With few exceptions, visitors come to a website not to admire the design but to read the content. That doesn't mean that design is unimportant - it is. But not in the way it is often used.
Design should showcase the content and serve it, not overshadow it. Yet most people focus on the design and create their content as an afterthought.
Think about it: if you take away the content and leave the pretty design, what happens when a visitor looks at your website? Probably nothing. Take away the design and leave the words and your visitor has something to work with and respond to. Consider Craigslist.com. No design yet it's an extremely popular and heavily used site. Now Craigslist is an extreme example and I'm not advocating that you use it as your model. I just want to illustrate my point that in the end it's the words that make or break a website. It's the verbal content that keeps a serious visitor on your site.

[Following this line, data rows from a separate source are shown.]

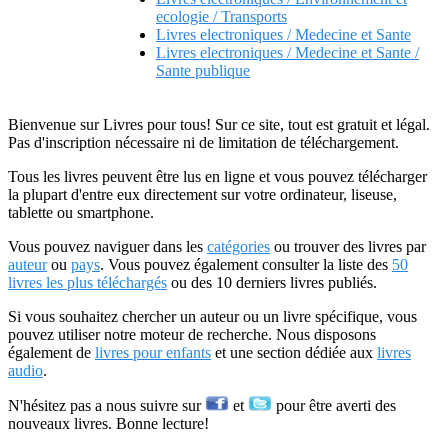
ecologie / Transports
Livres electroniques / Medecine et Sante
Livres electroniques / Medecine et Sante /
Sante publique
Bienvenue sur Livres pour tous! Sur ce site, tout est gratuit et légal.
Pas d'inscription nécessaire ni de limitation de téléchargement.
Tous les livres peuvent être lus en ligne et vous pouvez télécharger
la plupart d'entre eux directement sur votre ordinateur, liseuse,
tablette ou smartphone.
Vous pouvez naviguer dans les
catégories
ou trouver des livres par
auteur
ou
pays
. Vous pouvez également consulter la liste des
50
livres les plus téléchargés
ou des 10 derniers livres publiés.
Si vous souhaitez chercher un auteur ou un livre spécifique, vous
pouvez utiliser notre moteur de recherche. Nous disposons
également de
livres pour enfants
et une section dédiée aux
livres
audio
.
N'hésitez pas a nous suivre sur
et
pour être averti des
nouveaux livres. Bonne lecture!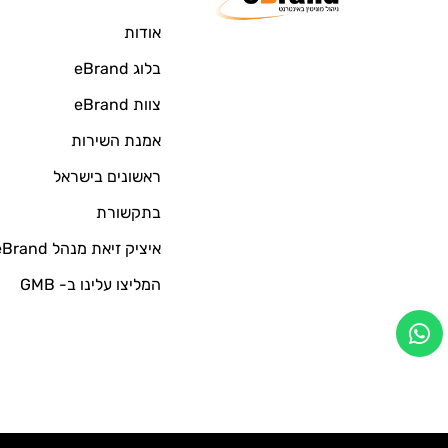
אודות
בלוג eBrand
צוות eBrand
אמנת השירות
ראשונים בישראל
בתקשורת
איציק זיאת מנהל eBrand
המליצו עלינו ב- GMB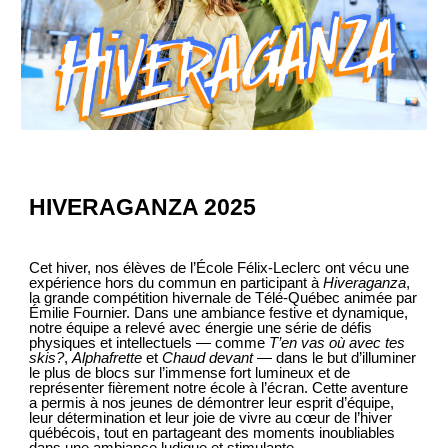
HIVERAGANZA 2025
Cet hiver, nos élèves de l’École Félix-Leclerc ont vécu une
expérience hors du commun en participant à
Hiveraganza
,
la grande compétition hivernale de Télé-Québec animée par
Émilie Fournier. Dans une ambiance festive et dynamique,
notre équipe a relevé avec énergie une série de défis
physiques et intellectuels — comme
T’en vas où avec tes
skis?
,
Alphafrette
et
Chaud devant
— dans le but d’illuminer
le plus de blocs sur l’immense fort lumineux et de
représenter fièrement notre école à l’écran. Cette aventure
a permis à nos jeunes de démontrer leur esprit d’équipe,
leur détermination et leur joie de vivre au cœur de l’hiver
québécois, tout en partageant des moments inoubliables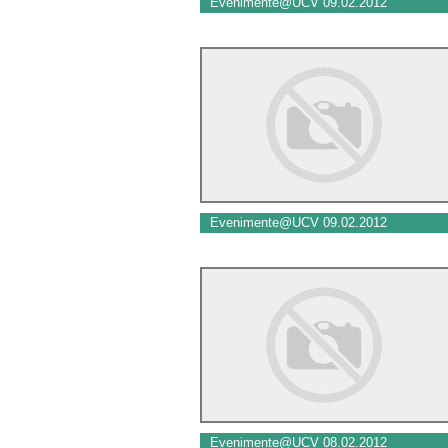
Evenimente@UCV 09.02.2012
Evenimente@UCV 09.02.2012
Evenimente@UCV 08.02.2012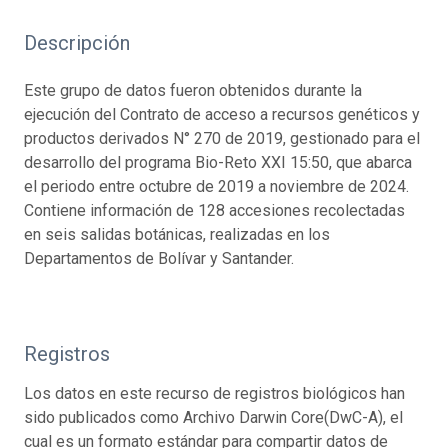
Descripción
Este grupo de datos fueron obtenidos durante la
ejecución del Contrato de acceso a recursos genéticos y
productos derivados N° 270 de 2019, gestionado para el
desarrollo del programa Bio-Reto XXI 15:50, que abarca
el periodo entre octubre de 2019 a noviembre de 2024.
Contiene información de 128 accesiones recolectadas
en seis salidas botánicas, realizadas en los
Departamentos de Bolívar y Santander.
Registros
Los datos en este recurso de registros biológicos han
sido publicados como Archivo Darwin Core(DwC-A), el
cual es un formato estándar para compartir datos de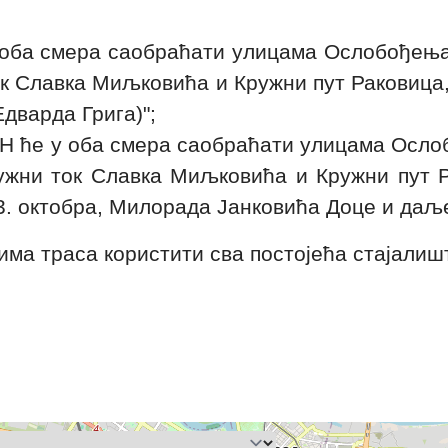
у оба смера саобраћати улицама Ослобођења
ок Славка Миљковића и Кружни пут Раковица
Едварда Грига)"
;
47Н ће у оба смера саобраћати улицама Осло
ужни ток Славка Миљковића и Кружни пут 
3. октобра, Милорада Јанковића Доце и даљ
ма траса користити сва постојећа стајалиш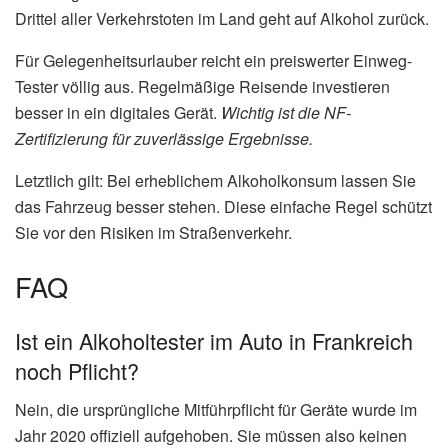
Drittel aller Verkehrstoten im Land geht auf Alkohol zurück.
Für Gelegenheitsurlauber reicht ein preiswerter Einweg-
Tester völlig aus. Regelmäßige Reisende investieren
besser in ein digitales Gerät.
Wichtig ist die NF-
Zertifizierung für zuverlässige Ergebnisse.
Letztlich gilt: Bei erheblichem Alkoholkonsum lassen Sie
das Fahrzeug besser stehen. Diese einfache Regel schützt
Sie vor den Risiken im Straßenverkehr.
FAQ
Ist ein Alkoholtester im Auto in Frankreich
noch Pflicht?
Nein, die ursprüngliche Mitführpflicht für Geräte wurde im
Jahr 2020 offiziell aufgehoben. Sie müssen also keinen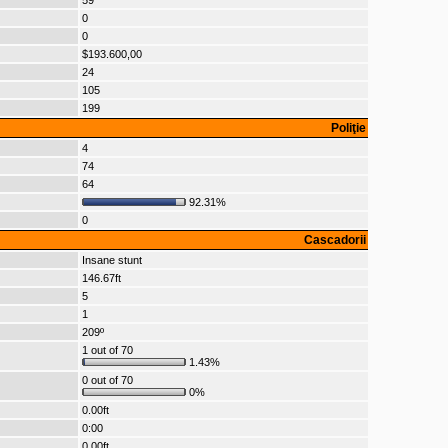
59
0
0
$193.600,00
24
105
199
Poliţie
4
74
64
92.31%
0
Cascadorii
Insane stunt
146.67ft
5
1
209º
1 out of 70
1.43%
0 out of 70
0%
0.00ft
0:00
0.00ft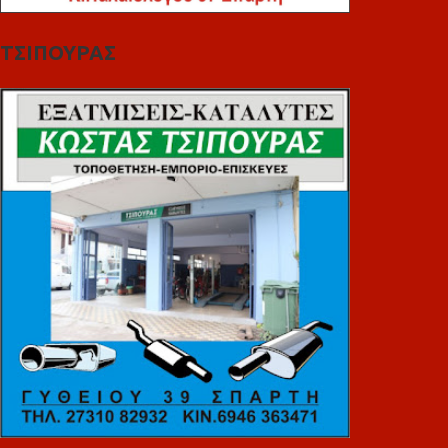
ΤΣΙΠΟΥΡΑΣ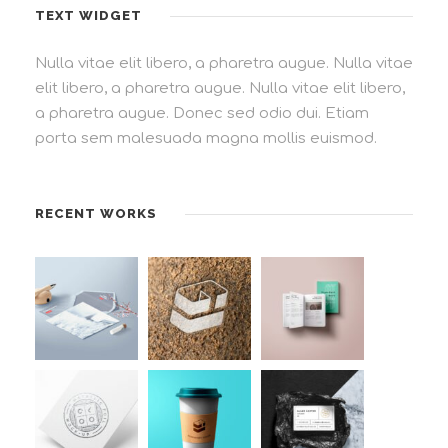
TEXT WIDGET
Nulla vitae elit libero, a pharetra augue. Nulla vitae
elit libero, a pharetra augue. Nulla vitae elit libero,
a pharetra augue. Donec sed odio dui. Etiam
porta sem malesuada magna mollis euismod.
RECENT WORKS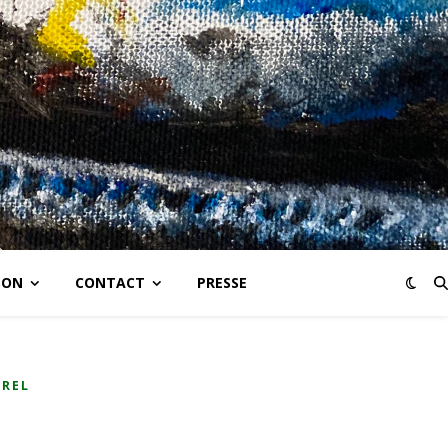
SON
CONTACT
PRESSE
UREL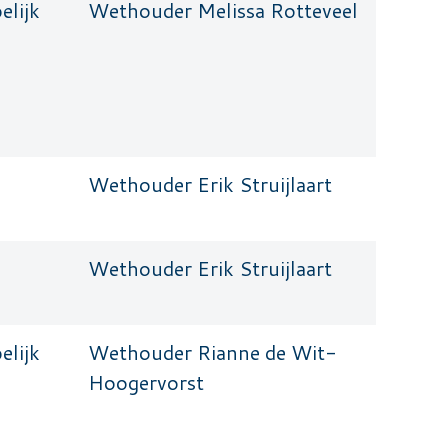
lijk
Wethouder Melissa Rotteveel
Wethouder Erik Struijlaart
Wethouder Erik Struijlaart
lijk
Wethouder Rianne de Wit-
Hoogervorst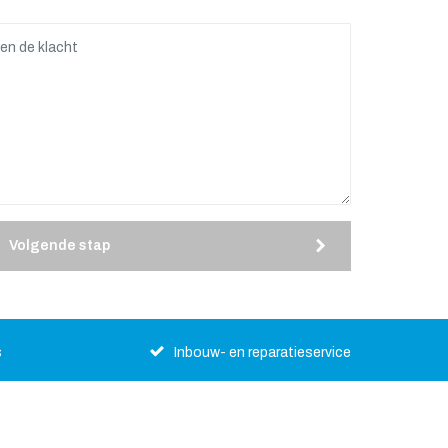
Volgende stap
s
Inbouw- en reparatieservice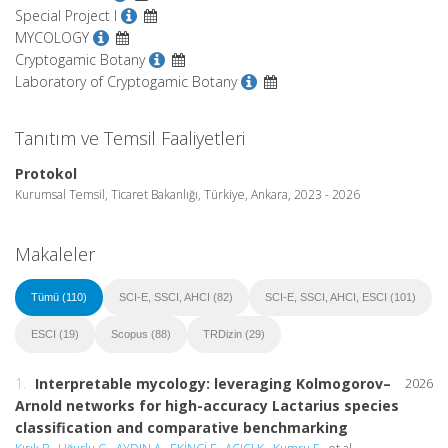
Special Project I
MYCOLOGY
Cryptogamic Botany
Laboratory of Cryptogamic Botany
Tanıtım ve Temsil Faaliyetleri
Protokol
Kurumsal Temsil, Ticaret Bakanlığı, Türkiye, Ankara, 2023 - 2026
Makaleler
Tümü (110)
SCI-E, SSCI, AHCI (82)
SCI-E, SSCI, AHCI, ESCI (101)
ESCI (19)
Scopus (88)
TRDizin (29)
1.
Interpretable mycology: leveraging Kolmogorov–
2026
Arnold networks for high-accuracy Lactarius species
classification and comparative benchmarking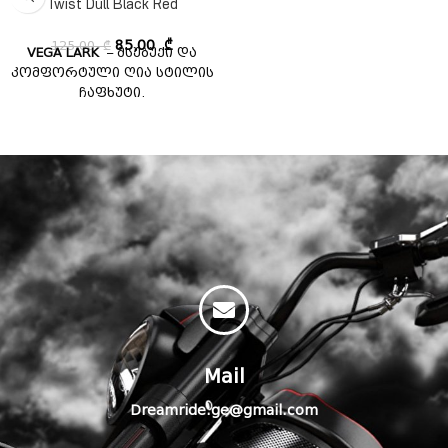
Twist Dull Black Red
125,00
₾
85,00
₾
VEGA LARK
– მსუბუქი და
კომფორტული ღია სტილის
ჩაფხუტი.
Mail
Dreamride.ge@gmail.com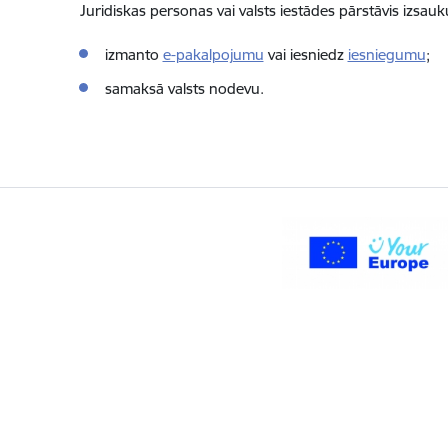
Juridiskas personas vai valsts iestādes pārstāvis izsau
izmanto
e-pakalpojumu
vai
iesniedz
iesniegumu
;
samaksā valsts nodevu.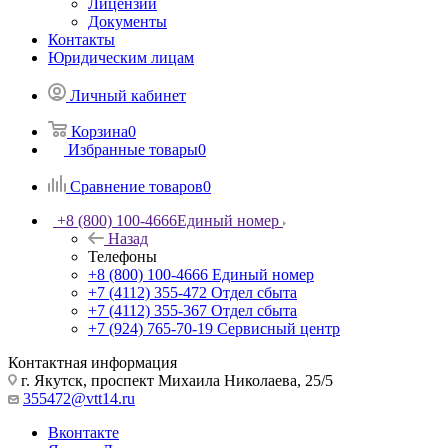
Лицензии
Документы
Контакты
Юридическим лицам
Личный кабинет
Корзина
0
Избранные товары
0
Сравнение товаров
0
+8 (800) 100-4666
Единый номер
Назад
Телефоны
+8 (800) 100-4666
Единый номер
+7 (4112) 355-472
Отдел сбыта
+7 (4112) 355-367
Отдел сбыта
+7 (924) 765-70-19
Сервисный центр
Контактная информация
г. Якутск, проспект Михаила Николаева, 25/5
355472@vtt14.ru
Вконтакте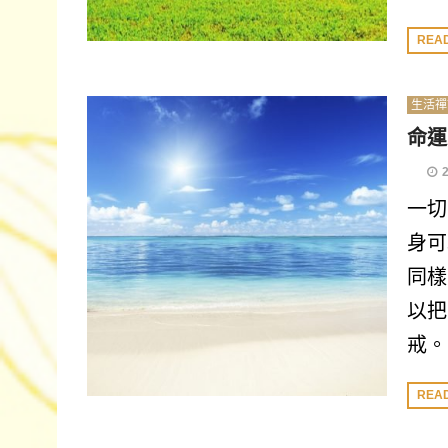
REA
生活禪
命運
一切
身可
同樣
以把
戒。
REA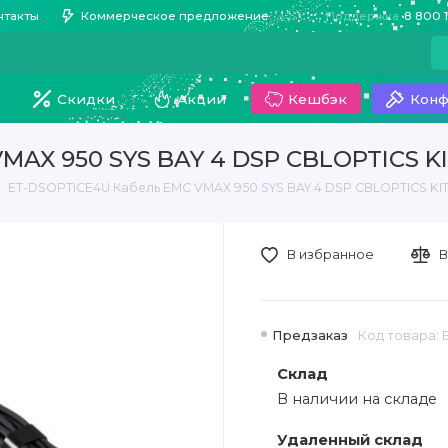
нтакты
Коммерческое предложение
Поддержка
8 800 
Скидки
Акции
Кешбэк
Конф
MAX 950 SYS BAY 4 DSP CBLOPTICS K
ET-DSOPTICE4U Кабель EMC VMAX 950 SYS BAY 4 DSP CBLOPTICS KI
В избранное
В
Предзаказ
Код товара: 
Склад
В наличии на складе
Удаленный склад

Sure there are exceptions such as sites that are promoting a service that's purely visual e.g. graphic designers, or photographers. Even then, the overall design of the site needs to fade into the background so that the content of that person's work stands out.
But no matter what you're offering, you still need words that let people know who you are, how you work, what makes you different from every other artist or photographer. Have you ever seen a catalog without product descriptions that are meant to get you enthused about the product? Even the large e-commerce sites have words to augment the pictures of their products.
Professionally written content is not a luxury. When you're planning your website, make sure to budget enough to include a content writer so that your beautiful design really has full value to you. Without compelling words, its decorative and nothing more.
The answer to the question in the headline is: neither! They are equally important. Design and words have to work together. A good designer understands this and will refer you to a professional content writer: if not, find one who wants you not just to have a pretty site, but to succeed.